Components of the capital improvement plan include:
-Construction of a new pump station (Well 1A) to increase water supply;
-Construction of packed tower aeration systems for the removal of volatile organic compounds to improve water treatment;
-Construction of ion exchange systems for the removal of perchlorate and nitrate;
-Painting and miscellaneous repairs to the interior and exterior of the water tower to improve water supply;
-Electrical improvements with the installation of generators to provide standby emergency power and;
-Installation of a Supervisory Control and Data Acquisition System (SCADA).
Proposed housing and extensive commercial development in the district in recent years have increased the need for an additional water supply, according to several engineering studies. An additional well house will help the district meet system capacity and comply with larger flow requirements for fire protection.

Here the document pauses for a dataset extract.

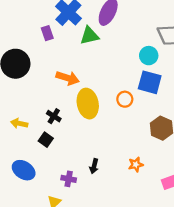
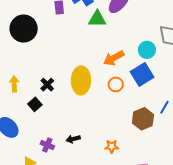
orange arrow: (68, 78) -> (114, 58), moved, turned 120
blue square: (150, 82) -> (142, 74), turned 30
yellow arrow: (19, 123) -> (14, 84), turned 63
black arrow: (94, 166) -> (73, 139), turned 48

While the water presently supplied to consumers from existing wells meets current regulatory guidelines for potable drinking water, the district is detecting increasing nitrate trends and occasional traces of volatile organic compounds– none of which have exceeded maximum allowable levels to date. The district, which serves nearly 9,000 residents, won awards for best tasting tap water in Nassau County in 1985 and 2005.
Additionally, with neighboring water suppliers utilizing packed tower aeration facilities to address treatable levels of organic compounds, it would be reasonable to expect to see the levels of organic compounds increase in the Carle Place Water District in the near future, according to the engineer’s report, which recommended that the district begin planning for construction of treatment facilities at its well sites.
An estimated increase in the tax rate of $12 per month for a home assessed at the district average valuation of $398,000 will go into effect during a seven- to eight-year period, as bond projects progress and become completed.
“These projects take time to plan and develop, so we are moving ahead now in the interest of public health and safety,” Stellato said.